• **What is being asked**
Say how many of the lines below hold "Laden", writing the number and nothing more.

Provided data below:

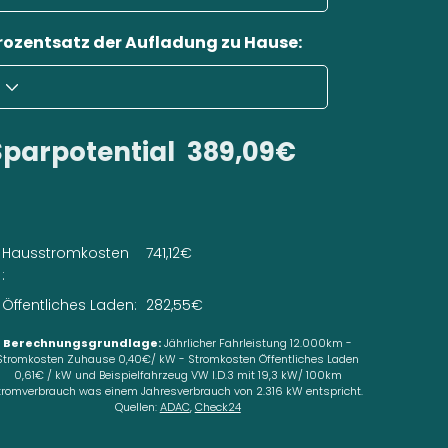
rozentsatz der Aufladung zu Hause:
Sparpotential
389,09€
Hausstromkosten
741,12€
:
Öffentliches Laden:
282,55€
Berechnungsgrundlage:
Jährlicher Fahrleistung 12.000km -
Stromkosten Zuhause 0,40€/ kW - Stromkosten Öffentliches Laden
0,61€ / kW und Beispielfahrzeug VW I.D.3 mit 19,3 kW/ 100km
tromverbrauch was einem Jahresverbrauch von 2.316 kW entspricht.
Quellen:
ADAC
,
Check24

End of Provided data.

• **Written solution**
2